Look through the data below for the string "solución", and copy every line where it turns up.
[Opening DATA EXCERPTS section]
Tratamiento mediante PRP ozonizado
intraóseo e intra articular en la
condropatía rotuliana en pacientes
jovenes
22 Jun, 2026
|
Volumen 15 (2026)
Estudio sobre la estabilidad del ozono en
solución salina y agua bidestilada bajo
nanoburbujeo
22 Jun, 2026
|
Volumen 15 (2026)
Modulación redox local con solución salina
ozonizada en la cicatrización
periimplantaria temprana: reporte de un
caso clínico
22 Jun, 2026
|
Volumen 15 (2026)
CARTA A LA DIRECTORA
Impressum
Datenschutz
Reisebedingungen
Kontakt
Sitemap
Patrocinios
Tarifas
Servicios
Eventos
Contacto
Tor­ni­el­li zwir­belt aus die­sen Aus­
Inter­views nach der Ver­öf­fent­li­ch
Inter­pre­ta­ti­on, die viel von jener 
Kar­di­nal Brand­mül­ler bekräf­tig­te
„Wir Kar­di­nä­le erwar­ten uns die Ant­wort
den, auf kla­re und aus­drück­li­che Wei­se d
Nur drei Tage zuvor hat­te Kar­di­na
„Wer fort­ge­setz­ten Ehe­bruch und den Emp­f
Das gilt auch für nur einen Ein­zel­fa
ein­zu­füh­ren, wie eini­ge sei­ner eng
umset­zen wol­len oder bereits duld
[Closing DATA EXCERPTS section]
[Opening DATA EXCERPTS section]
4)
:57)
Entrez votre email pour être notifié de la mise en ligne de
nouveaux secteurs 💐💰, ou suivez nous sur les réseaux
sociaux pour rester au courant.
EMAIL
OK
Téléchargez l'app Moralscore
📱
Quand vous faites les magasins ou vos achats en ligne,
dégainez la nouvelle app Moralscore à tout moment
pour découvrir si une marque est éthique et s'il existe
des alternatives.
[Closing DATA EXCERPTS section]
(OUTPUT FOR THIS EXERCISE):
solución salina y agua bidestilada bajo
Modulación redox local con solución salina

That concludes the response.